Se penso a quei ragazzi che lo scorso anno hanno frequentato la terza media, se penso al percorso di alcuni che, faticosamente, hanno raggiunto la consapevolezza dei propri talenti e hanno deciso di iscriversi ad un liceo magari e che quest’anno si sono ritrovati fra i banchi di una scuola nuova, forti solo del loro coraggio, della voglia di cambiare il proprio destino e si sono sentiti rispondere che la scuola non può fornire i libri, non riesco a non domandarmi se molti di loro non sono tornati a casa già un po’ sconfitti. Dov’è finito il concetto di diritto allo studio per i meritevoli anche se economicamente disagiati? Come fa un meritevole a studiare senza libri? Come fa una famiglia di un meritevole a comprare i libri, quando già fatica a sfamare e vestire il meritevole?

Questi ragazzi hanno bisogno di persone qualificate, che li ascoltino, che indichino loro una via d’uscita; bisognerebbe garantire loro l’appoggio di uno sportello d’ascolto gestito da psicologhe qualificate.

Questi ragazzi hanno bisogno di riconoscere nella scuola il veicolo del loro riscatto sociale e culturale e, invece, qualcuno, a volte, preferisce attirare attenzione dell’opinione pubblica chiamando i loro insegnanti “fannulloni” e definendo le loro capacità di insegnamento al di sotto della media, perchè si prende come parametro esclusivo di valutazione il rendimento.

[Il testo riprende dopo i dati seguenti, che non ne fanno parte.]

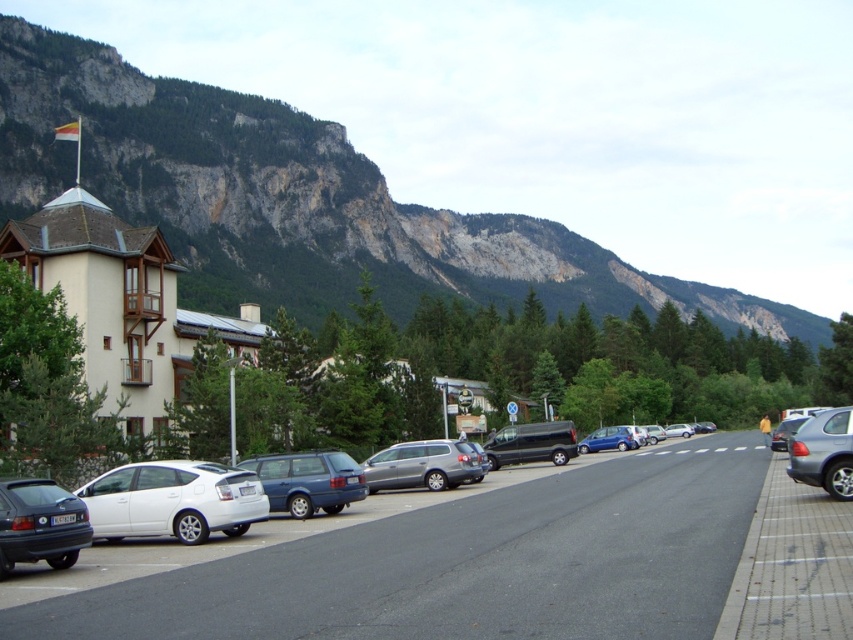 Who is more forward, (326, 493) or (440, 442)?

Positioned in front is point (326, 493).

Between point (259, 460) and point (421, 460), which one is positioned behind?

Positioned behind is point (421, 460).

The image size is (853, 640). Identify the location of matte blue station wagon at center. (308, 481).

Describe the element at coordinates (39, 524) in the screenshot. This screenshot has height=640, width=853. I see `matte black car at lower left` at that location.

Does matte black car at lower left appear under satin silver station wagon at center?

Incorrect, matte black car at lower left is not positioned below satin silver station wagon at center.

Is point (28, 552) less distant than point (405, 468)?

Yes, it is.

Identify the location of matte black car at lower left. (39, 524).

Which is behind, point (183, 131) or point (851, 464)?

The point (183, 131) is behind.

Who is lower down, rocky cliff at upper center or silver metallic suv at right?

silver metallic suv at right is below.

Is point (326, 172) less distant than point (793, 476)?

No, it is behind (793, 476).

Where is `rocky cliff at upper center`? This screenshot has height=640, width=853. rocky cliff at upper center is located at coordinates (294, 198).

Domando, per esempio, agli ideatori della prova nazionale Invalsi perchè non hanno previsto una prova specifica di italiano per alunni stranieri di prima generazione? Ho conosciuto studenti stranieri che in un anno hanno imparato ad esprimersi correttamente in italiano, a studiare in una lingua che non gli appartiene e che sono stati penalizzati dall’Invalsi cioè durante una verifica conclusiva di un percorso di studi della durata di otto anni che si è pensato fossero stati tutti passati nelle aule italiane. Ancora una volta lo stolto che guarda il dito: quale obiettivo vuole raggiungere l’Invalsi? Verificare il livello di apprendimento raggiunto nel primo ciclo di studi dagli studenti italiani. Ma gli studenti italiani che sono tanti  e diversi: figli di papà, nauseati e viziati, perennemente “contro” perchè non hanno nulla da conquistare, figli della piccola borghesia che si sta impoverendo, figli della prima generazione che non è riuscita a migliorare la propria situazione rispetto a quella dei genitori, figli di operai che difendono il lavoro che stanno perdendo, figli di immigrati che a casa imparano e scrivono l’arabo, lo spagnolo, il russo, l’albanese, il cinese e solo a scuola e per strada l’italiano, figli di povera gente che non ha un libro in casa e che lo considera un lusso, figli di nessuno che a scuola hanno imparato a far parte di una microsocietà nel rispetto delle regole, che non sanno il congiuntivo, ma il cui percorso umano può anche non essere inficiato da una valutazione sterile, dato che siamo comunque nella scuola dell’obbligo.

Eppure “è compito della Repubblica rimuovere gli ostacoli di ordine economico e sociale che, limitando di fatto la libertà e l’uguaglianza dei cittadini, impediscono il pieno sviluppo della persona umana”. Io lo insegno ai miei studenti e, quando mi impegno per loro, mi sento parte di quella Repubblica che i nostri padri costituenti hanno voluto, molto più di quanto mi senta rappresentata e compresa da questo governo che non ha il minimo interesse nella formazione intesa come “sviluppo della persona umana”. Le competenze, i contenuti…, ma il contenuto è nullo senza un saldo contenitore.

La risposta di questo governo alle nostre difficoltà è forse tutta contenuta in uno dei cinquemila quiz che pochi giorni fa sono stati somministrati agli aspiranti Dirigenti Scolastici di tutta Italia: domanda: “Qual’è l’obiettivo del Ministero?” Risposta corretta:”Privatizzare la scuola”. Sembra una barzelletta, ma è la tragica realtà che non farà ridere nessun insegnante che ogni giorno è impegnato, nonostante tutto, a ripulire il cielo dalle nuvole degli interessi dei potenti a discapito dei meno fortunati.